▸ **THE RECORDS**:
● ● ● ● ● ● ●
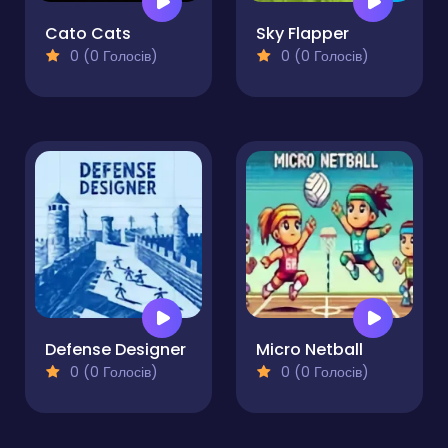
Cato Cats
Sky Flapper
0 (0 Голосів)
0 (0 Голосів)
Defense Designer
Micro Netball
0 (0 Голосів)
0 (0 Голосів)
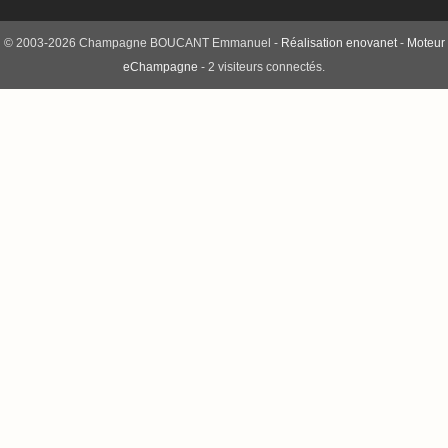
© 2003-2026 Champagne BOUCANT Emmanuel -
Réalisation enovanet
-
Moteur
eChampagne
- 2 visiteurs connectés.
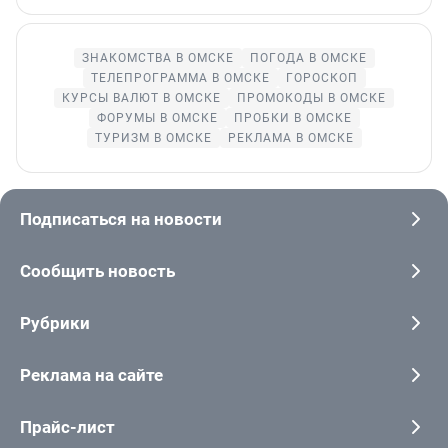
ЗНАКОМСТВА В ОМСКЕ
ПОГОДА В ОМСКЕ
ТЕЛЕПРОГРАММА В ОМСКЕ
ГОРОСКОП
КУРСЫ ВАЛЮТ В ОМСКЕ
ПРОМОКОДЫ В ОМСКЕ
ФОРУМЫ В ОМСКЕ
ПРОБКИ В ОМСКЕ
ТУРИЗМ В ОМСКЕ
РЕКЛАМА В ОМСКЕ
Подписаться на новости
Сообщить новость
Рубрики
Реклама на сайте
Прайс-лист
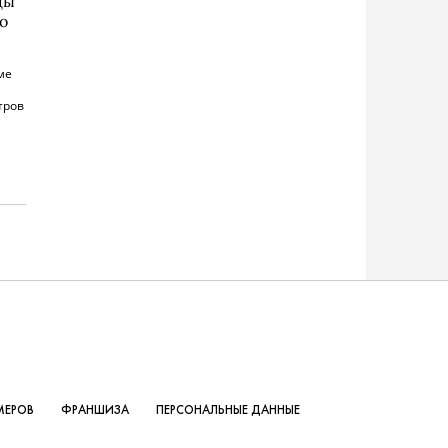
цы
о
ме
тров
МЕРОВ
ФРАНШИЗА
ПЕРСОНАЛЬНЫЕ ДАННЫЕ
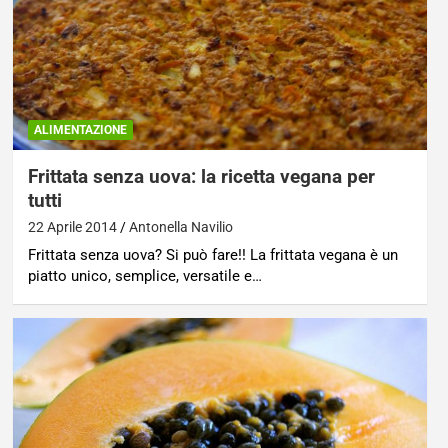
ALIMENTAZIONE
Frittata senza uova: la ricetta vegana per
tutti
22 Aprile 2014
Antonella Navilio
Frittata senza uova? Si può fare!! La frittata vegana è un
piatto unico, semplice, versatile e…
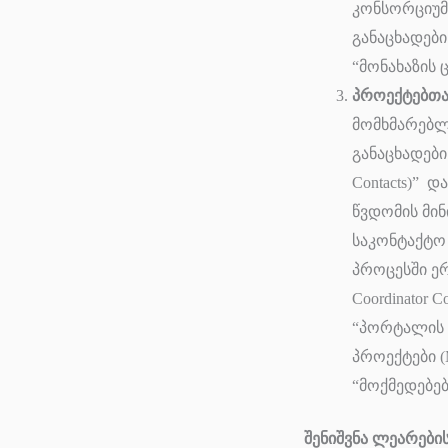
კონსორციუმის
განაცხადები 
“მონახაზის ც
პროექტებთა
მომხმარებლ
განაცხადები
Contacts)” დ
წვდომის მინ
საკონტაქტო კ
პროცესში ერ
Coordinator
“პორტალის შე
პროექტები (M
“მოქმედებებ
შენიშვნა ლეარები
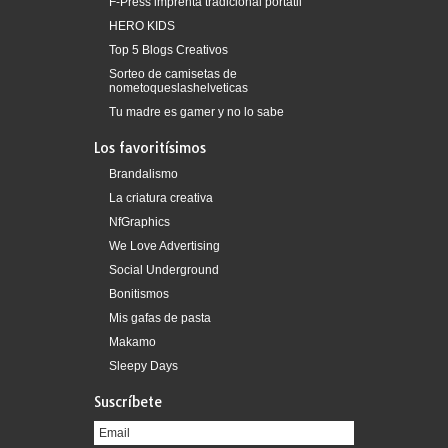
F-Press imprenta tradicional portátil
HERO KIDS
Top 5 Blogs Creativos
Sorteo de camisetas de
nometoqueslashelveticas
Tu madre es gamer y no lo sabe
Los favoritísimos
Brandalismo
La criatura creativa
NfGraphics
We Love Advertising
Social Underground
Bonitismos
Mis gafas de pasta
Makamo
Sleepy Days
Suscríbete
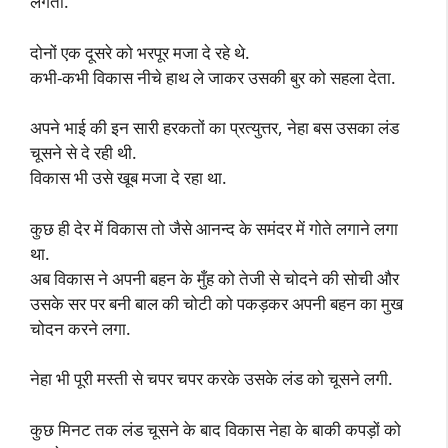
लगती.
दोनों एक दूसरे को भरपूर मजा दे रहे थे.
कभी-कभी विकास नीचे हाथ ले जाकर उसकी बुर को सहला देता.
अपने भाई की इन सारी हरकतों का प्रत्युत्तर, नेहा बस उसका लंड
चूसने से दे रही थी.
विकास भी उसे खूब मजा दे रहा था.
कुछ ही देर में विकास तो जैसे आनन्द के समंदर में गोते लगाने लगा
था.
अब विकास ने अपनी बहन के मुँह को तेजी से चोदने की सोची और
उसके सर पर बनी बाल की चोटी को पकड़कर अपनी बहन का मुख
चोदन करने लगा.
नेहा भी पूरी मस्ती से चपर चपर करके उसके लंड को चूसने लगी.
कुछ मिनट तक लंड चूसने के बाद विकास नेहा के बाकी कपड़ों को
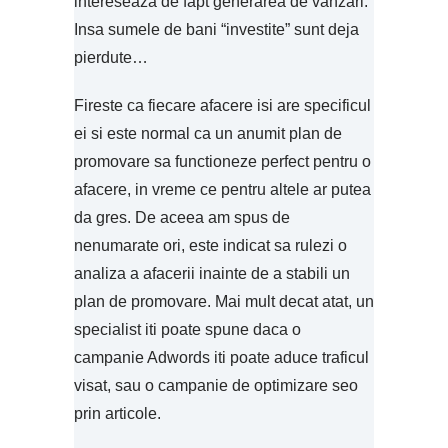
intereseaza de fapt generarea de vanzari.
Insa sumele de bani “investite” sunt deja
pierdute…
Fireste ca fiecare afacere isi are specificul
ei si este normal ca un anumit plan de
promovare sa functioneze perfect pentru o
afacere, in vreme ce pentru altele ar putea
da gres. De aceea am spus de
nenumarate ori, este indicat sa rulezi o
analiza a afacerii inainte de a stabili un
plan de promovare. Mai mult decat atat, un
specialist iti poate spune daca o
campanie Adwords iti poate aduce traficul
visat, sau o campanie de optimizare seo
prin articole.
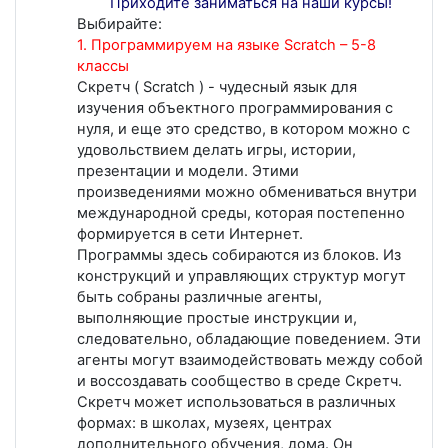
Приходите заниматься на наши курсы!
Выбирайте:
1. Программируем на языке Scratch – 5-8
классы
Скретч ( Scratch ) - чудесный язык для
изучения объектного программирования с
нуля, и еще это средство, в котором можно с
удовольствием делать игры, истории,
презентации и модели. Этими
произведениями можно обмениваться внутри
международной среды, которая постепенно
формируется в сети Интернет.
Программы здесь собираются из блоков. Из
конструкций и управляющих структур могут
быть собраны различные агенты,
выполняющие простые инструкции и,
следовательно, обладающие поведением. Эти
агенты могут взаимодействовать между собой
и воссоздавать сообщество в среде Скретч.
Скретч может использоваться в различных
формах: в школах, музеях, центрах
дополнительного обучения, дома. Он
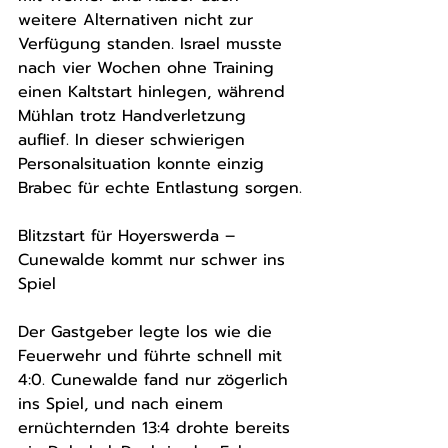
weitere Alternativen nicht zur 
Verfügung standen. Israel musste 
nach vier Wochen ohne Training 
einen Kaltstart hinlegen, während 
Mühlan trotz Handverletzung 
auflief. In dieser schwierigen 
Personalsituation konnte einzig 
Brabec für echte Entlastung sorgen.
Blitzstart für Hoyerswerda – 
Cunewalde kommt nur schwer ins 
Spiel
Der Gastgeber legte los wie die 
Feuerwehr und führte schnell mit 
4:0. Cunewalde fand nur zögerlich 
ins Spiel, und nach einem 
ernüchternden 13:4 drohte bereits 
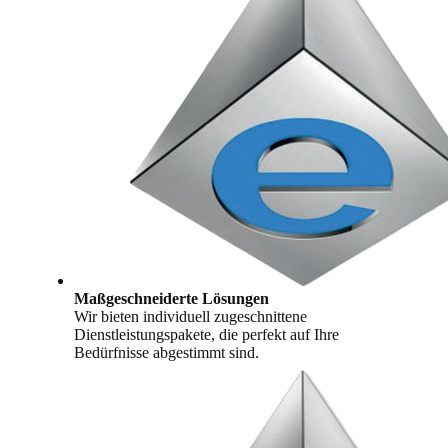
Maßgeschneiderte Lösungen
Wir bieten individuell zugeschnittene
Dienstleistungspakete, die perfekt auf Ihre
Bedürfnisse abgestimmt sind.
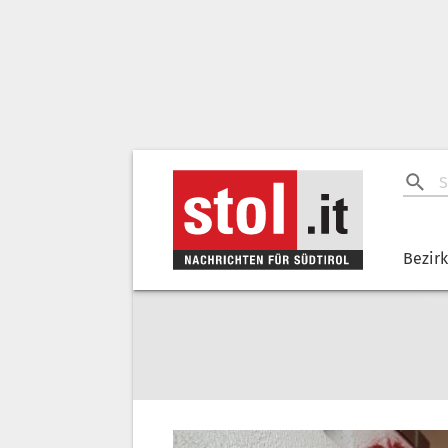
Bezir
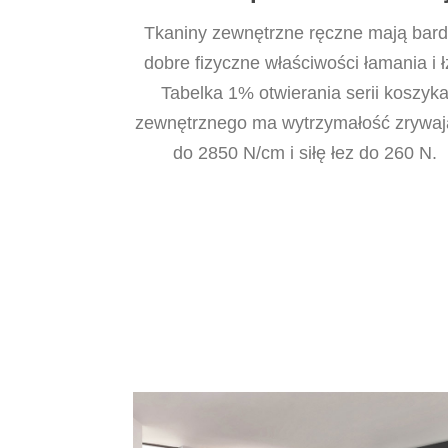
Tkaniny zewnętrzne ręczne mają bar
dobre fizyczne właściwości łamania i ł
Tabelka 1% otwierania serii koszyk
zewnętrznego ma wytrzymałość zrywa
do 2850 N/cm i siłę łez do 260 N.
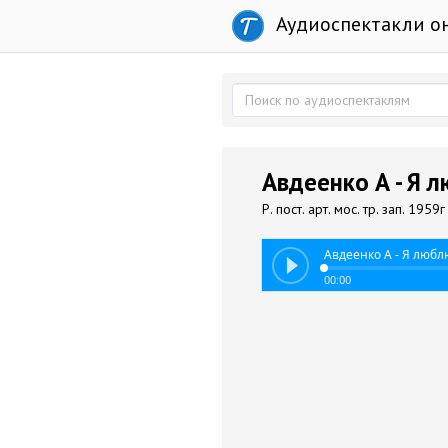
Аудиоспектакли о
Авдеенко А - Я 
Р. пост. арт. мос. тр. зап. 1959
Авдеенко А - Я любл
00:00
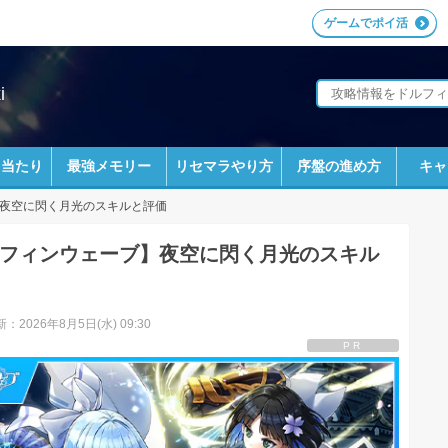
ゲームでポイ活
i
ラ当たり
最強メモリー
リセマラやり方
序盤の進め方
キャ
夜空に閃く月光のスキルと評価
フィンウェーブ】夜空に閃く月光のスキル
：2026年8月5日(水) 09:30
PR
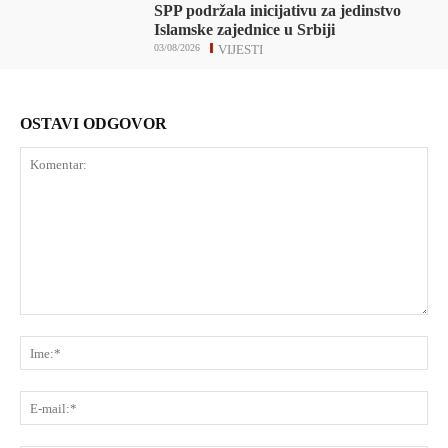
SPP podržala inicijativu za jedinstvo
Islamske zajednice u Srbiji
03/08/2026
VIJESTI
OSTAVI ODGOVOR
Komentar:
Ime
E-
mai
● ● ● ● ● ● ●
▸ **TASK INSTRUCTIONS**:
Exclude images. Return the data above verbatim.

▸ **ANSWER TO THIS EXERCISE**:
Cato Cats
Sky Flapper
0 (0 Голосів)
0 (0 Голосів)
Defense Designer
Micro Netball
0 (0 Голосів)
0 (0 Голосів)
© 2003-2026 Champagne BOUCANT Emmanuel -
Réalisation enovanet
-
Moteur
eChampagne
- 2 visiteurs connectés.
ЗНАКОМСТВА В ОМСКЕ
ПОГОДА В ОМСКЕ
ТЕЛЕПРОГРАММА В ОМСКЕ
ГОРОСКОП
КУРСЫ ВАЛЮТ В ОМСКЕ
ПРОМОКОДЫ В ОМСКЕ
ФОРУМЫ В ОМСКЕ
ПРОБКИ В ОМСКЕ
ТУРИЗМ В ОМСКЕ
РЕКЛАМА В ОМСКЕ
Подписаться на новости
Сообщить новость
Рубрики
Реклама на сайте
Прайс-лист
цы
о
ме
тров
МЕРОВ
ФРАНШИЗА
ПЕРСОНАЛЬНЫЕ ДАННЫЕ
ALIMENTAZIONE
Frittata senza uova: la ricetta vegana per
tutti
22 Aprile 2014
Antonella Navilio
Frittata senza uova? Si può fare!! La frittata vegana è un
piatto unico, semplice, versatile e…
კონსორციუმის
განაცხადები 
“მონახაზის ც
პროექტებთა
მომხმარებლ
განაცხადები
Contacts)” დ
წვდომის მინ
საკონტაქტო კ
პროცესში ერ
Coordinator
“პორტალის შე
პროექტები (M
“მოქმედებებ
შენიშვნა ლეარები
F-Press imprenta tradicional portátil
HERO KIDS
Top 5 Blogs Creativos
Sorteo de camisetas de
nometoqueslashelveticas
Tu madre es gamer y no lo sabe
Los favoritísimos
Brandalismo
La criatura creativa
NfGraphics
We Love Advertising
Social Underground
Bonitismos
Mis gafas de pasta
Makamo
Sleepy Days
Suscríbete
लगती.
दोनों एक दूसरे को भरपूर मजा दे रहे थे.
कभी-कभी विकास नीचे हाथ ले जाकर उसकी बुर को सहला देता.
अपने भाई की इन सारी हरकतों का प्रत्युत्तर, नेहा बस उसका लंड
चूसने से दे रही थी.
विकास भी उसे खूब मजा दे रहा था.
कुछ ही देर में विकास तो जैसे आनन्द के समंदर में गोते लगाने लगा
था.
अब विकास ने अपनी बहन के मुँह को तेजी से चोदने की सोची और
उसके सर पर बनी बाल की चोटी को पकड़कर अपनी बहन का मुख
चोदन करने लगा.
नेहा भी पूरी मस्ती से चपर चपर करके उसके लंड को चूसने लगी.
कुछ मिनट तक लंड चूसने के बाद विकास नेहा के बाकी कपड़ों को
intereseaza de fapt generarea de vanzari.
Insa sumele de bani “investite” sunt deja
pierdute…
Fireste ca fiecare afacere isi are specificul
ei si este normal ca un anumit plan de
promovare sa functioneze perfect pentru o
afacere, in vreme ce pentru altele ar putea
da gres. De aceea am spus de
nenumarate ori, este indicat sa rulezi o
analiza a afacerii inainte de a stabili un
plan de promovare. Mai mult decat atat, un
specialist iti poate spune daca o
campanie Adwords iti poate aduce traficul
visat, sau o campanie de optimizare seo
prin articole.
Приходите заниматься на наши курсы!
Выбирайте:
1. Программируем на языке Scratch – 5-8
классы
Скретч ( Scratch ) - чудесный язык для
изучения объектного программирования с
нуля, и еще это средство, в котором можно с
удовольствием делать игры, истории,
презентации и модели. Этими
произведениями можно обмениваться внутри
международной среды, которая постепенно
формируется в сети Интернет.
Программы здесь собираются из блоков. Из
конструкций и управляющих структур могут
быть собраны различные агенты,
выполняющие простые инструкции и,
следовательно, обладающие поведением. Эти
агенты могут взаимодействовать между собой
и воссоздавать сообщество в среде Скретч.
Скретч может использоваться в различных
формах: в школах, музеях, центрах
дополнительного обучения, дома. Он
weitere Alternativen nicht zur 
Verfügung standen. Israel musste 
nach vier Wochen ohne Training 
einen Kaltstart hinlegen, während 
Mühlan trotz Handverletzung 
auflief. In dieser schwierigen 
Personalsituation konnte einzig 
Brabec für echte Entlastung sorgen.
Blitzstart für Hoyerswerda – 
Cunewalde kommt nur schwer ins 
Spiel
Der Gastgeber legte los wie die 
Feuerwehr und führte schnell mit 
4:0. Cunewalde fand nur zögerlich 
ins Spiel, und nach einem 
ernüchternden 13:4 drohte bereits 
Maßgeschneiderte Lösungen
Wir bieten individuell zugeschnittene
Dienstleistungspakete, die perfekt auf Ihre
Bedürfnisse abgestimmt sind.
Bezir
Tkaniny zewnętrzne ręczne mają bar
dobre fizyczne właściwości łamania i ł
Tabelka 1% otwierania serii koszyk
zewnętrznego ma wytrzymałość zrywa
do 2850 N/cm i siłę łez do 260 N.
Аудиоспектакли о
Авдеенко А - Я 
Р. пост. арт. мос. тр. зап. 1959
Авдеенко А - Я любл
00:00
ゲームでポイ活
i
ラ当たり
最強メモリー
リセマラやり方
序盤の進め方
キャ
夜空に閃く月光のスキルと評価
フィンウェーブ】夜空に閃く月光のスキル
：2026年8月5日(水) 09:30
PR
SPP podržala inicijativu za jedinstvo
Islamske zajednice u Srbiji
03/08/2026
VIJESTI
OSTAVI ODGOVOR
Komentar:
Ime
E-
mai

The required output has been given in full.